» **What needs to be done**:
State, as a number alone, how many lines of the data contain the string "čočky".

━━━ Extracted material

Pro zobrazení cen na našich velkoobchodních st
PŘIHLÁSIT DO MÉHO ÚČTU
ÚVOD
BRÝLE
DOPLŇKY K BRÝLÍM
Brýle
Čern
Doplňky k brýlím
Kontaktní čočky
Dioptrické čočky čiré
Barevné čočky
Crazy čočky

━━━━━━
━━━ Extracted material

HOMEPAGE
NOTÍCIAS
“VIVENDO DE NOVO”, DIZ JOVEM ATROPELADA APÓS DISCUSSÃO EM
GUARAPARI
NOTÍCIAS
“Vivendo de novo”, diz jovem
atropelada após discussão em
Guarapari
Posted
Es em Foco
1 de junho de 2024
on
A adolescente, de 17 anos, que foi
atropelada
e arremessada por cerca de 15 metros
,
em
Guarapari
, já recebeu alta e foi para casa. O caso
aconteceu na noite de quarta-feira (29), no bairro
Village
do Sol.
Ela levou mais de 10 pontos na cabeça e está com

━━━━━━

» **Task response**:
4